(Dataset items)
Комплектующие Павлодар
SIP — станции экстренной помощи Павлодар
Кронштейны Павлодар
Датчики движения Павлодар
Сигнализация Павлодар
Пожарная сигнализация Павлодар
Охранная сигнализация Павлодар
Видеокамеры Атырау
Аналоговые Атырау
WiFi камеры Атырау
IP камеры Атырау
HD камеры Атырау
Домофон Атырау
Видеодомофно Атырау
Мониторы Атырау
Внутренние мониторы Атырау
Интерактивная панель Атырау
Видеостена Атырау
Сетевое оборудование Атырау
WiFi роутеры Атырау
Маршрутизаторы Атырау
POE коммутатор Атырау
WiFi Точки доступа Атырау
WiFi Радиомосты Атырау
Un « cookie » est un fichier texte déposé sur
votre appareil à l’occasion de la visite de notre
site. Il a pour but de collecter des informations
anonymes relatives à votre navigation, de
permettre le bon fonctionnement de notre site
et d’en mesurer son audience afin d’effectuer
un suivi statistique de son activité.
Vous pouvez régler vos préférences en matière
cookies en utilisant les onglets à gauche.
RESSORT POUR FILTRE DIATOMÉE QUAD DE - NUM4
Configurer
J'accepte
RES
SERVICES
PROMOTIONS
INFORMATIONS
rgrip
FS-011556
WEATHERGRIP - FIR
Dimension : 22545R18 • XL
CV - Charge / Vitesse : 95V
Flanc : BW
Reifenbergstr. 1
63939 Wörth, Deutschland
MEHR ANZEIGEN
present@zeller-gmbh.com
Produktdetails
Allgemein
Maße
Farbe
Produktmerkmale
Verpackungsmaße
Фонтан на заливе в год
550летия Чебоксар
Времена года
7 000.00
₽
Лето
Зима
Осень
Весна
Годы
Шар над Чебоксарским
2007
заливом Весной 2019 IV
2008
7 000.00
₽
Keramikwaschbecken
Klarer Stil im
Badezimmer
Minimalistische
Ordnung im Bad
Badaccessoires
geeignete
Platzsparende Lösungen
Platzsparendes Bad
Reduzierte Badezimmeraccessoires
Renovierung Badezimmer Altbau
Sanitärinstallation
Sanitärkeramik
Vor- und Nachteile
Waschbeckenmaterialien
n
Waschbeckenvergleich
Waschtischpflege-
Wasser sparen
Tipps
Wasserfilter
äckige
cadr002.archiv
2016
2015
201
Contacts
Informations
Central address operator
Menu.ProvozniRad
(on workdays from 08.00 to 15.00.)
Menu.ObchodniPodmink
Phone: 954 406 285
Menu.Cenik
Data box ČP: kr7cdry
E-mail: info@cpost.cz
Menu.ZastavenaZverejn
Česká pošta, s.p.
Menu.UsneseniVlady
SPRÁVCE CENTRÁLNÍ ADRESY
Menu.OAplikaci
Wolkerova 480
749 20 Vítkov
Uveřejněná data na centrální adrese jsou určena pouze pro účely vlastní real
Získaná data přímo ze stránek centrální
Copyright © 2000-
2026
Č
---
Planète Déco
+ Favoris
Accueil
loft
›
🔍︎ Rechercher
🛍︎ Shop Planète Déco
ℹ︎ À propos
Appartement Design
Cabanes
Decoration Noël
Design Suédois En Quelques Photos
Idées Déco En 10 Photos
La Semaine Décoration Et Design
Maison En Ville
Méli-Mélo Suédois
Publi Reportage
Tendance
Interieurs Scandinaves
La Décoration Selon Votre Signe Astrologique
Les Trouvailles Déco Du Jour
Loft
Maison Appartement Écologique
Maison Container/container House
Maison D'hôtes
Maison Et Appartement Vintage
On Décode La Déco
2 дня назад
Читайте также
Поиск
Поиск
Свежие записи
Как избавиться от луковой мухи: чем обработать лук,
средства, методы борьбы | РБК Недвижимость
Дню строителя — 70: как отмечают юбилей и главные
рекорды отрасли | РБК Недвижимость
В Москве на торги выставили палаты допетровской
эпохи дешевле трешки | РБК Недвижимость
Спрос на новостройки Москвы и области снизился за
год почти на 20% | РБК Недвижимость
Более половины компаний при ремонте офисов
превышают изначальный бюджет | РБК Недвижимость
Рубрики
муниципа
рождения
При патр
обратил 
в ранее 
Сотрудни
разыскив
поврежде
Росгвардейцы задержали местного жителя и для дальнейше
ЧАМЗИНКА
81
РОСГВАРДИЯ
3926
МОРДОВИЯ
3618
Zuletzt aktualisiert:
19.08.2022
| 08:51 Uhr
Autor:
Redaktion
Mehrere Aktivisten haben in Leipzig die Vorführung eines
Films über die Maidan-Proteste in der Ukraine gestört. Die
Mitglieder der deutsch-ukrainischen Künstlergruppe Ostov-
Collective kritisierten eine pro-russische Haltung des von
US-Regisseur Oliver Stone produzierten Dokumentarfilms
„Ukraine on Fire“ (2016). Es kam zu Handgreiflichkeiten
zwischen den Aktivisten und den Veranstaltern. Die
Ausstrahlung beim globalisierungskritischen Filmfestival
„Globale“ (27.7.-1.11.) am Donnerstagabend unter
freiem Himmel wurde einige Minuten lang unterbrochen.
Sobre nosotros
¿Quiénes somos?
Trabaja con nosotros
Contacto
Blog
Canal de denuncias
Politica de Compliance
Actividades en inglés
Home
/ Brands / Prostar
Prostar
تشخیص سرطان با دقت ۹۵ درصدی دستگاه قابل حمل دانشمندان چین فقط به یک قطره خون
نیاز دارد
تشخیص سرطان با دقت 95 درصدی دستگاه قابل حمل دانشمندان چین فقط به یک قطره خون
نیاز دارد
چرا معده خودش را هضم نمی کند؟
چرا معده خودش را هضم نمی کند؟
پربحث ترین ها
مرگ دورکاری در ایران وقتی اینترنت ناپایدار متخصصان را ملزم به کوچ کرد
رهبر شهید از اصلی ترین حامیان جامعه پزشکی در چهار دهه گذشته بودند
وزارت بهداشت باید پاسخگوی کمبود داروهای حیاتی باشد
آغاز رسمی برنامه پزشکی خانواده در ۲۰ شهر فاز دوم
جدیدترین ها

Exercise objective
Check every line of the data for the string "سرطان". Give the number of lines that have it, and only that.

Task output
2